When the starting lineup was announced my the Mr. Hawk, Rich batted second.
Rich and Howie played played pitch and catch as the other team had infield practice.
Howie,” Rich said, “the first time up I'm going to bunt down the third base line and not stop until I get to second.”
You so full of it,” Howie said, “it be comin' out you ears.”
Wait and see,” Rich said.
The game started. Rich came to the plate after the first batter struck out. The first pitch was thrown to Rich. The bunt was perfect. The third baseman did not get rid of the throw to first until Rich was nearly on the bag. Rich rounded first and dug his cleats to second. The first baseman initially did not know Rich was taking off for second and then he had a hard time getting the ball out of his glove and when he did it dropped to the ground and had a hard time picking it up. By the time the ball was picked up, in his throwing hand, and his arm cocked to throw Rich was better than half way to second. He held on to the ball because neither the shortstop nor the second baseman were anywhere near to covering the bag. Rich stopped at second standing up. It was ruled an infield double.

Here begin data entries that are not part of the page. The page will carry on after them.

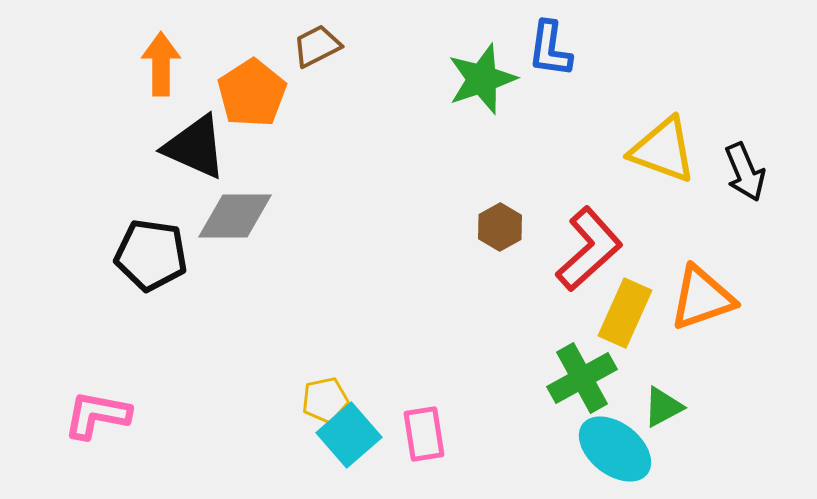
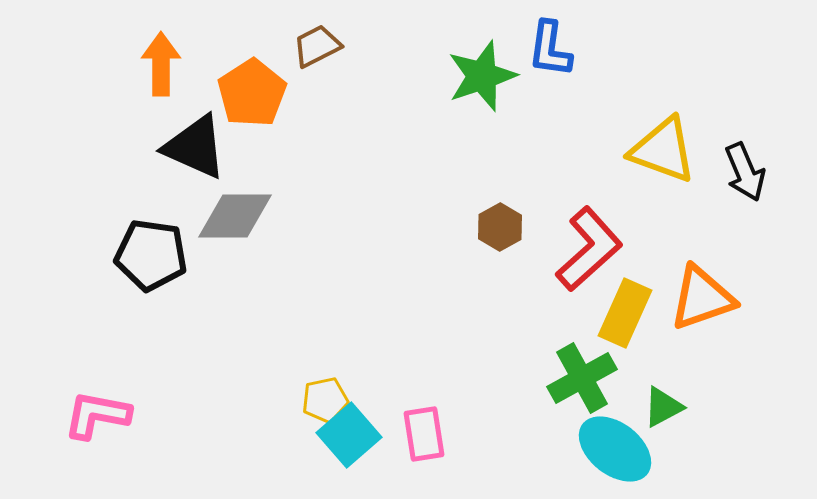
green star: moved 3 px up
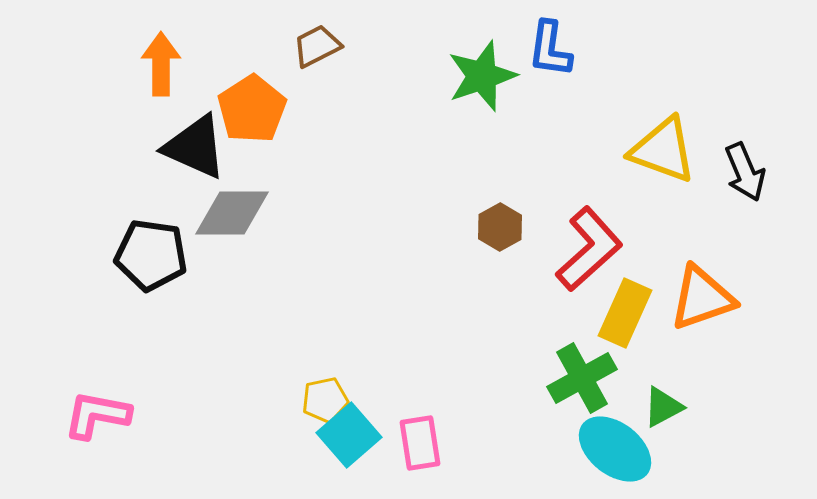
orange pentagon: moved 16 px down
gray diamond: moved 3 px left, 3 px up
pink rectangle: moved 4 px left, 9 px down
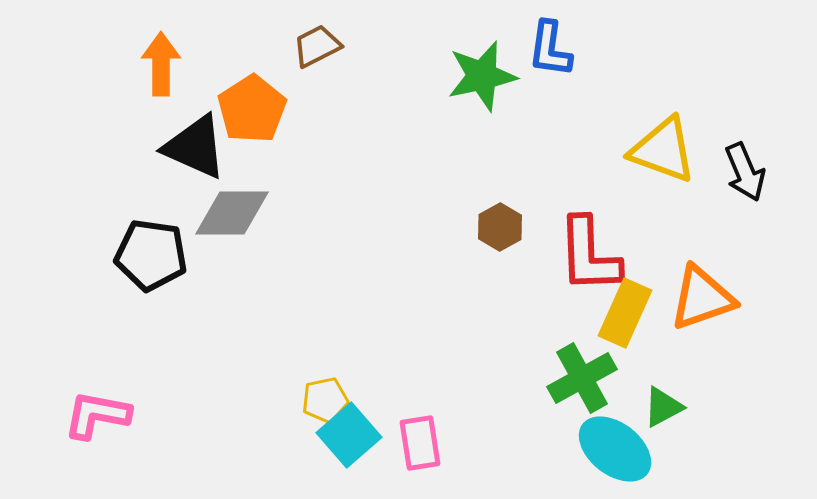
green star: rotated 6 degrees clockwise
red L-shape: moved 6 px down; rotated 130 degrees clockwise
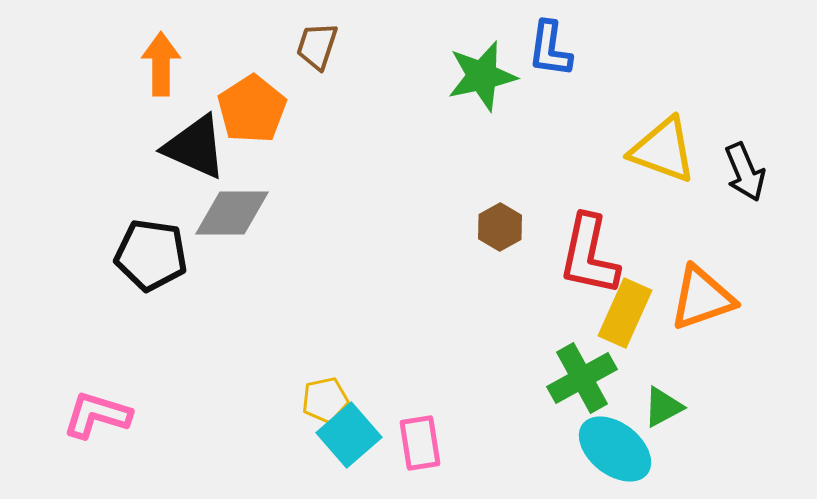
brown trapezoid: rotated 45 degrees counterclockwise
red L-shape: rotated 14 degrees clockwise
pink L-shape: rotated 6 degrees clockwise
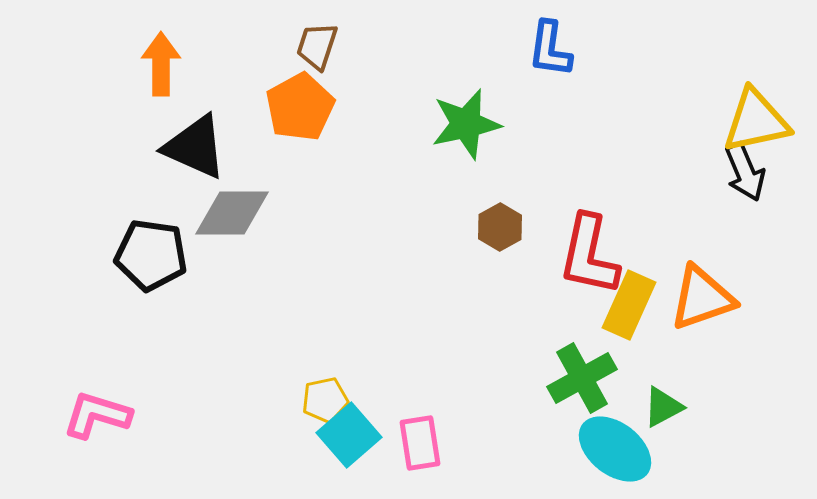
green star: moved 16 px left, 48 px down
orange pentagon: moved 48 px right, 2 px up; rotated 4 degrees clockwise
yellow triangle: moved 93 px right, 29 px up; rotated 32 degrees counterclockwise
yellow rectangle: moved 4 px right, 8 px up
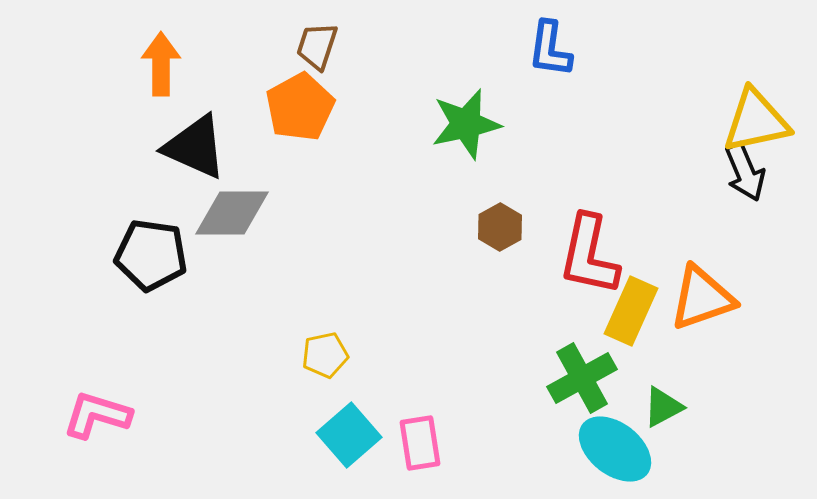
yellow rectangle: moved 2 px right, 6 px down
yellow pentagon: moved 45 px up
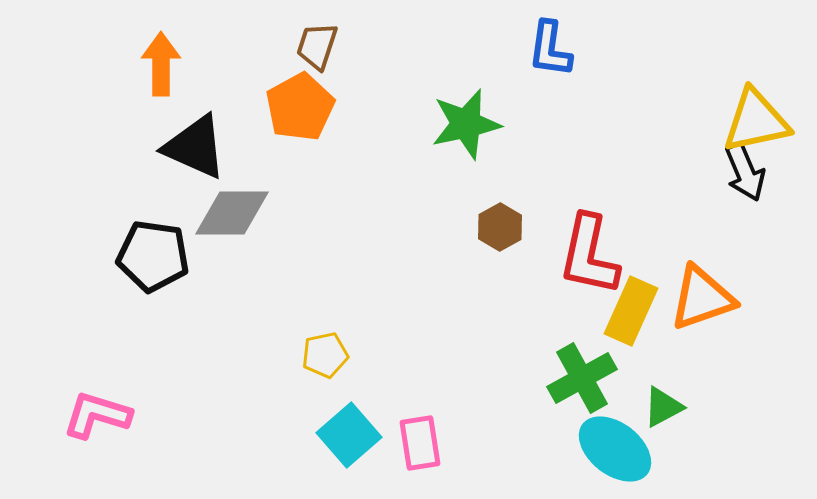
black pentagon: moved 2 px right, 1 px down
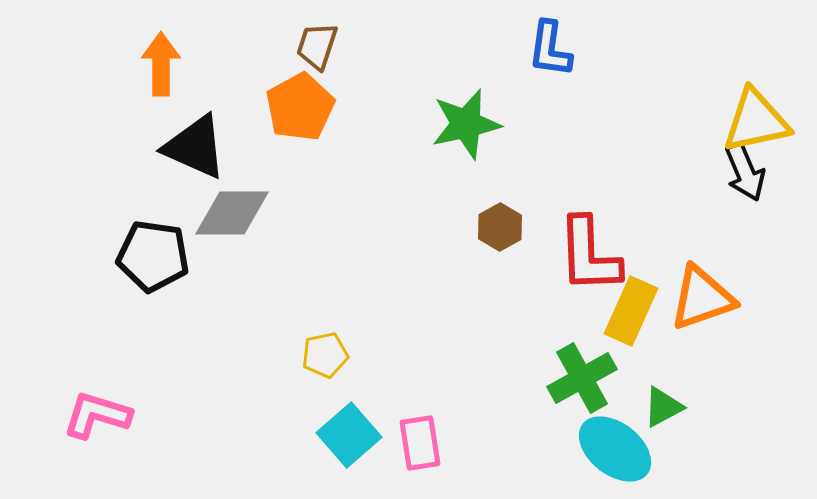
red L-shape: rotated 14 degrees counterclockwise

Rich always thought it was easier to steal third than second.
On the first pitch he streaked for third. He made it to third without a throw from the catcher and rounded the bag as if to come home.
He smiled at Howie.
Howie cupped his hands around his mouth and yelled, “Candy from a baby.”
Rich called back, “I don’t want to get my uniform dirty.”
As the pitcher wound up to throw Rich dashed toward home and stopped quickly. The pitcher, confused, held on to his throw to home.
Rich smiled. “Who let the chickens out?” He croaked like a chicken and flapped my arms, “balk, balk, balk, balk, balk.”
The umpire called the balk on the pitcher and Rich trotted across the plate.
Howie proved his worth by hitting a home run his second time up and threw two runners out at second.
The Reds won the game easily.
After the game Howie and Rich rode their our bikes to Mr. Coleman’s home and changed clothes. They rode back to the carnival and watched the Blues play.
They were polished. Larry Coleman pitched four innings and did not allow a hit. John Morris their shortstop dazzled everybody with his glove and Wade Workman made incredible catches in centerfield. Tommy White, their left fielder, hit a ball into the football field.
Deep inside Rich wanted so badly to be a part of that team. He knew they were winners.
Rich played five years of baseball and had never been on a winning team. He wanted to know how it felt.

A combination of prejudice, class discrimination, and snobbery was going to rob Rich and Howie of the rewards and jubilation of a winning season.